Nr. 21, Ariel fliegt herein (wie Nr. 3) (Ariel lentää paikalle). Prospero gesteht, Fernando geprüft zu haben, aber jetzt gibt er ihm Miranda zur Frau und ruft Ariel herbei. Nr. 22, Ariels viertes Lied (Arielin 4. laulu) ((II/5: Lied I (Laulu I)). Auf Prosperos Ersuchen zaubert Ariel ein Erntefest mit den dazugehörenden Göttinnen für das junge Paar herbei. Nr. 23, Der Regenbogen (Sateenkaari) ((I/8: Zwischenspiel. Ariels Lied (Välisoitto. Arielin laulu). Der Regenbogen erhellt das Fest zu Ehren der Göttin des Regenbogens, Iris. Nr. 24, Iris’ Melodrama (Iriksen melodraama). Die Rezitation von Iris wird von Walzerrhythmen begleitet. Nr. 25, Junos Lied (Junon laulu). Die Obergöttin Juno wünscht dem jungen Paar „Reichtum, Liebe, langes Leben, Wohlwollen, Glück und Ruhm“. Nr. 26, Tanz der Najaden (Najadien tanssi) ((II/3: Tanz der Nymphen (Nymfien tanssi). Die Meerjungfrauen tanzen ein entzückendes Menuett. Nr. 27, Die Herbstmänner (Elonkorjaajat) (I/4: Die Herbstmänner). Die Herbstmänner schließen sich dem Tanz an. Nr. 28, Ariel fliegt herein (wie Nr. 3) (Ariel lentää paikalle).
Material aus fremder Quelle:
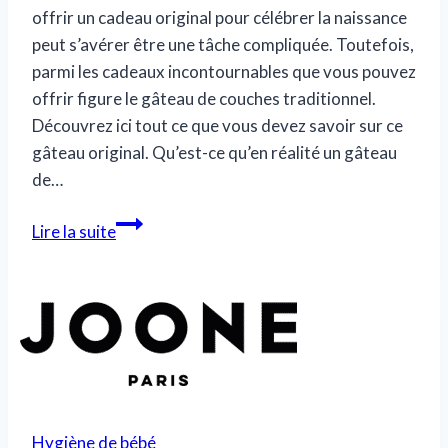
offrir un cadeau original pour célébrer la naissance
peut s’avérer être une tâche compliquée. Toutefois,
parmi les cadeaux incontournables que vous pouvez
offrir figure le gâteau de couches traditionnel.
Découvrez ici tout ce que vous devez savoir sur ce
gâteau original. Qu’est-ce qu’en réalité un gâteau
de…
Comment
Lire la suite
choisir
son
gateau
de
couche?
Hygiène de bébé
Prospero erinnert sich an den heimtückischen Plan von Caliban und ruft wieder Ariel herbei. Nr. 29, Ariel eilt fort (wie Nr.5) (Ariel rientää pois). Prospero befiehlt Ariel hübsche Kleider zu holen, um die Bösewichte zu verlocken und Ariel eilt fort. Nr. 30, Ariel fliegt herein (Ariel lentää paikalle). Ariel kehrt umgehend zurück, nachdem er den Auftrag ausgeführt hat. Nr. 31, Hunde-Geister (Koirat) (I/6: Scéne). Caliban, Stephano und Trinculo wollen Prospero umbringen, aber sie sind über die feinen Kleidungsstücke sehr entzückt und probieren sie an, bis die von Prospero aufgehetzten Geister in Hundegestalt sie fortjagen.

Szene V

Nr. 31bis., Vorspiel (Alkusoitto) ((II/6: Lied II (Laulu II)). Als Einleitung ist das Vorspiel zu hören, das musikalisch identisch ist mit dem etwas späteren Gesang Ariels fünftes Lied (Arielin 5. laulu). Nr. 32, (I/7: Intrada). Prospero in seinem Zaubereranzug beordert Ariel, die verzauberte Gesellschaft zu befreien. Sein Entschluss die Zauberkräfte aufzugeben, wird durch „einen wahnsinnigen Klang geschildert, dem feierliche Musik folgt“. Nr. 33, Ariels fünftes Lied (Arielin 5. laulu) ((II/6: Lied II (Laulu II)). Prospero zieht sich wieder das Gewand des Herzogs von Mailand an und befreit Ariel, worüber dieser sich freut. Nr. 34, Cortège. Die Aristokraten und die Verfallenen kommen zu Prospero, der alle begnadigt. Nach der allgemeinen Vergebung und dem freudigen Wiedersehen marschiert die ganze Gesellschaft im Takt einer feierlichen Polonäse zu der Hütte Prosperos. Nr. 34bis., Epilog (Epilogi).

Sibelius komponierte für die Aufführung in Helsinki 1927 noch eine majestätisch resignierende Schlussnummer im Geist der Musik Prosperos.